母親は、どうして同じ環境で育ってこんなに性格が
違うのか
と不思議がっていたが、私は昔から知っていた。
それは、君ら親の願いなのだと。

元来、私たち3人は似ている、と私は思っている。
気が強くて、のめり込むとなかなかやめられなくて、
そして、親の期待にはこたえようとする

のめり込んだものは、3人とも音楽で、姉のあとを
追ってみんなでピアノを習い、吹奏楽部に入って、
3年ではやめられずに6年やった。

そして、親の期待。

父親の「願い事箸」のとおり、私は東京で頭を使う仕事(?)、
真ん中は田舎で体力を使う仕事。

そして、一番下は・・・
この前結婚式を挙げた。

親は、なんだか順番が違うような。。。とか、
まだ早いんじゃないか。。。

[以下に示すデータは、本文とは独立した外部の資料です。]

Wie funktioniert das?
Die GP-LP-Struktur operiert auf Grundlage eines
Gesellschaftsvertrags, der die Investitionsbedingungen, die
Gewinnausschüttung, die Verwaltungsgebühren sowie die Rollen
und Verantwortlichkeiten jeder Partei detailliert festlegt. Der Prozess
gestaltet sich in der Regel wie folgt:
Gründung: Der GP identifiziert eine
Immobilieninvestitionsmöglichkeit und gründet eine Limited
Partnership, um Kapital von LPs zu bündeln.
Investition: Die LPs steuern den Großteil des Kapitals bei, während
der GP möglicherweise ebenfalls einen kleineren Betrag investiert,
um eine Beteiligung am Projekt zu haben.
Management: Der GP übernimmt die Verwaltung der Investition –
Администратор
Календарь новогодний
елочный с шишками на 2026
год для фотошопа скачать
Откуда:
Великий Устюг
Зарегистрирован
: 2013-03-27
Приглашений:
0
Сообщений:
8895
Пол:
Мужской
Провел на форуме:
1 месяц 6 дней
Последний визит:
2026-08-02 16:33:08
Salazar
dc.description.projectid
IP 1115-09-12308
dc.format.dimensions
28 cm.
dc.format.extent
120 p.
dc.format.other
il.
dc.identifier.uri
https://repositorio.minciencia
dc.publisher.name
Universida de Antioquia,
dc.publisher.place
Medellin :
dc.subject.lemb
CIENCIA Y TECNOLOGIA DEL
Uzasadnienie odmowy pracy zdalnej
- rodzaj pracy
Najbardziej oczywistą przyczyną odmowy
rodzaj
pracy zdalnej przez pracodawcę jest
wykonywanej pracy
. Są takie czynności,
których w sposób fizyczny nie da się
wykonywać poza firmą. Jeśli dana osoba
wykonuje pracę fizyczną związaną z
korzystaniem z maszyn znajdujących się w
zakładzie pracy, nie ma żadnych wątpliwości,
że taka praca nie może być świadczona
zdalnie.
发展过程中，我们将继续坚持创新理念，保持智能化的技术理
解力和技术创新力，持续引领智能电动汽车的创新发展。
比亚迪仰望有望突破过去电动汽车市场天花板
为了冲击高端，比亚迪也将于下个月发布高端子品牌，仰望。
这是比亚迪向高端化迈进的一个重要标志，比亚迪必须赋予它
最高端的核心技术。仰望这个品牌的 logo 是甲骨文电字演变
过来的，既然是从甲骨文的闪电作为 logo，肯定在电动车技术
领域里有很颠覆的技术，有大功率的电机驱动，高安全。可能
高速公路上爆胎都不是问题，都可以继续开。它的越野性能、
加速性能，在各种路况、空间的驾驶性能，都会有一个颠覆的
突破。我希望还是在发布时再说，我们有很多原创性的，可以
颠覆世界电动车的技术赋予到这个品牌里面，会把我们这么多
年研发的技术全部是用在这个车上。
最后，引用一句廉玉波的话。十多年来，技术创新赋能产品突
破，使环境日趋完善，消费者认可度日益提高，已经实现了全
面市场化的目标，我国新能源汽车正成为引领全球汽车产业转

とかいろいろ言っており、
私だっていろいろ思うところはあるけども、なにしろ
これが、親の望んだことなんだからいいじゃないか。

妹が、彼と家族のために得意な歌を披露したあとで、
苦手だった作文を一生懸命読んでいる中、周りは
ぐしゅぐしゅと泣いており、私もやっぱりちょっと
泣いたけど、こんなことを考えていたのだった。

しかしながら、どうやら親が子供に求めることというのは、
1つづつではないのだそうで。

あれだけ「頭がよくなりますように」と願っていたはずの
親は、同時に「お嫁さん」にもなってほしいのだそうな。

親の期待に応えていくのって、大変だ。

2011年5月 7日 (土)

おひとり様映画館再開~八日目の蝉~

11ヶ月、サボっていたblogなるものを、
気まぐれにもふと、なんの覚悟もなく、
再開してみんとす。。。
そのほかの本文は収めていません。